Dataset records:
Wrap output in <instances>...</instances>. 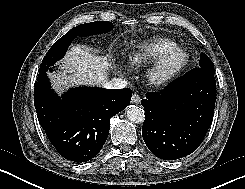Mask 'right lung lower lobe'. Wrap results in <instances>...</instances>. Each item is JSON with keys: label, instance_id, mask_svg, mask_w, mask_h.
Instances as JSON below:
<instances>
[{"label": "right lung lower lobe", "instance_id": "right-lung-lower-lobe-1", "mask_svg": "<svg viewBox=\"0 0 245 189\" xmlns=\"http://www.w3.org/2000/svg\"><path fill=\"white\" fill-rule=\"evenodd\" d=\"M39 123L57 152L65 159L85 162L102 149L110 118L130 103L132 91L81 87L61 98L51 89L46 72L34 85Z\"/></svg>", "mask_w": 245, "mask_h": 189}]
</instances>
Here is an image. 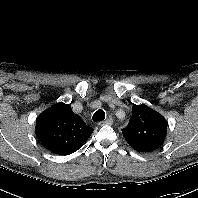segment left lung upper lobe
I'll use <instances>...</instances> for the list:
<instances>
[{
    "mask_svg": "<svg viewBox=\"0 0 198 198\" xmlns=\"http://www.w3.org/2000/svg\"><path fill=\"white\" fill-rule=\"evenodd\" d=\"M168 123L146 105H133L128 126L122 130L127 143L137 152H151L165 141Z\"/></svg>",
    "mask_w": 198,
    "mask_h": 198,
    "instance_id": "obj_1",
    "label": "left lung upper lobe"
}]
</instances>
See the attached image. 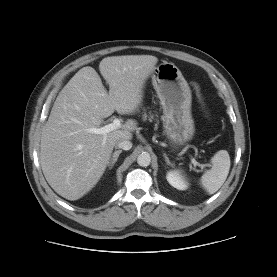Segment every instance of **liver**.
<instances>
[{
  "label": "liver",
  "mask_w": 277,
  "mask_h": 277,
  "mask_svg": "<svg viewBox=\"0 0 277 277\" xmlns=\"http://www.w3.org/2000/svg\"><path fill=\"white\" fill-rule=\"evenodd\" d=\"M157 62L152 55L106 57L99 70L109 92L90 66L81 68L60 91L42 129L39 156L43 174L57 194L71 201L83 197L102 177L116 142L132 138V119L105 135L87 129L99 128L114 111L133 113Z\"/></svg>",
  "instance_id": "obj_1"
}]
</instances>
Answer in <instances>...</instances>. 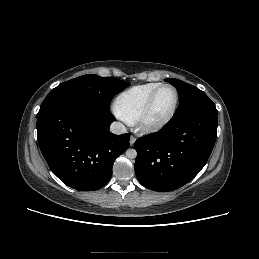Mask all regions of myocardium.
Segmentation results:
<instances>
[{"label": "myocardium", "instance_id": "1", "mask_svg": "<svg viewBox=\"0 0 259 259\" xmlns=\"http://www.w3.org/2000/svg\"><path fill=\"white\" fill-rule=\"evenodd\" d=\"M163 88H170L173 90L174 95H175L174 103H173L170 111L165 116L154 120L151 118L152 108H153L157 94ZM178 104H179V93H178L177 89L173 85L168 84V83L159 85L150 95L143 111L141 112L138 119L136 120L138 130L140 132L146 133V134L154 133V132L161 130L173 119V117L177 111Z\"/></svg>", "mask_w": 259, "mask_h": 259}]
</instances>
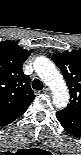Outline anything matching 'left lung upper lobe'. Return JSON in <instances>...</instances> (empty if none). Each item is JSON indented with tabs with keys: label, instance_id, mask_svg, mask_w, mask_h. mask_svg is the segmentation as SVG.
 <instances>
[{
	"label": "left lung upper lobe",
	"instance_id": "5c2ea615",
	"mask_svg": "<svg viewBox=\"0 0 81 155\" xmlns=\"http://www.w3.org/2000/svg\"><path fill=\"white\" fill-rule=\"evenodd\" d=\"M53 61L61 69L67 82L71 100L63 110L71 115L81 117V54L79 50L53 55Z\"/></svg>",
	"mask_w": 81,
	"mask_h": 155
}]
</instances>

What is required: All lines from the one bearing "Outline anything matching" through the last line of the records, and only those, should be duplicated exactly; no picture belongs in the copy.

Task response:
Outline anything matching 'left lung upper lobe'. Return JSON in <instances>...</instances> (empty if none). Each item is JSON indented with tabs with keys: label, instance_id, mask_svg, mask_w, mask_h. mask_svg is the segmentation as SVG.
 <instances>
[{
	"label": "left lung upper lobe",
	"instance_id": "5c2ea615",
	"mask_svg": "<svg viewBox=\"0 0 81 155\" xmlns=\"http://www.w3.org/2000/svg\"><path fill=\"white\" fill-rule=\"evenodd\" d=\"M53 61L61 69L67 82L71 100L63 110L71 115L81 117V54L79 50L53 55Z\"/></svg>",
	"mask_w": 81,
	"mask_h": 155
}]
</instances>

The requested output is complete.